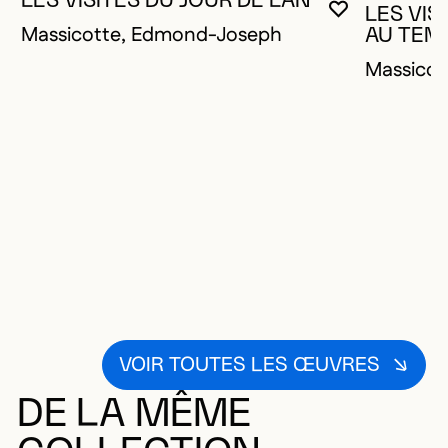
LES VISITES DU JOUR DE L'AN
LES VIS
VOUS DEVE
FERMER L
OUVRIR LA
Massicotte, Edmond-Joseph
AU TEM
Massico
VOIR TOUTES LES ŒUVRES
DE LA MÊME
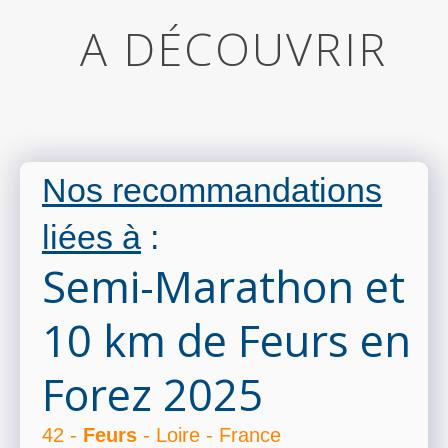
A DÉCOUVRIR
Nos recommandations
liées à
:
Semi-Marathon et
10 km de Feurs en
Forez 2025
42 -
Feurs
- Loire - France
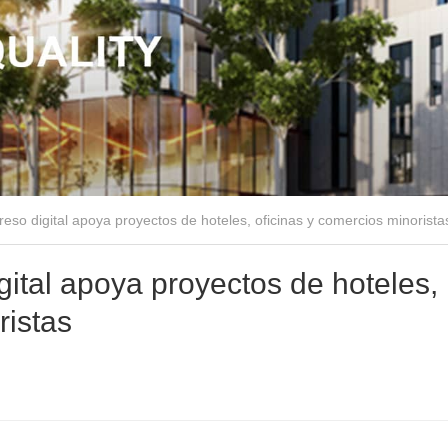
reso digital apoya proyectos de hoteles, oficinas y comercios minorista
gital apoya proyectos de hoteles,
ristas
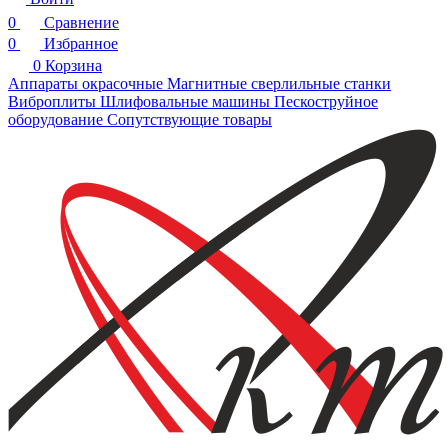
0
Сравнение
0
Избранное
0
Корзина
Аппараты окрасочные
Магнитные сверлильные станки
Виброплиты
Шлифовальные машины
Пескоструйное
оборудование
Сопутствующие товары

▸ Work to complete:
Could you filter the entries above for lines holding the string "hoteles" and copy them?

▸ Response area:
reso digital apoya proyectos de hoteles, oficinas y comercios minorista
gital apoya proyectos de hoteles,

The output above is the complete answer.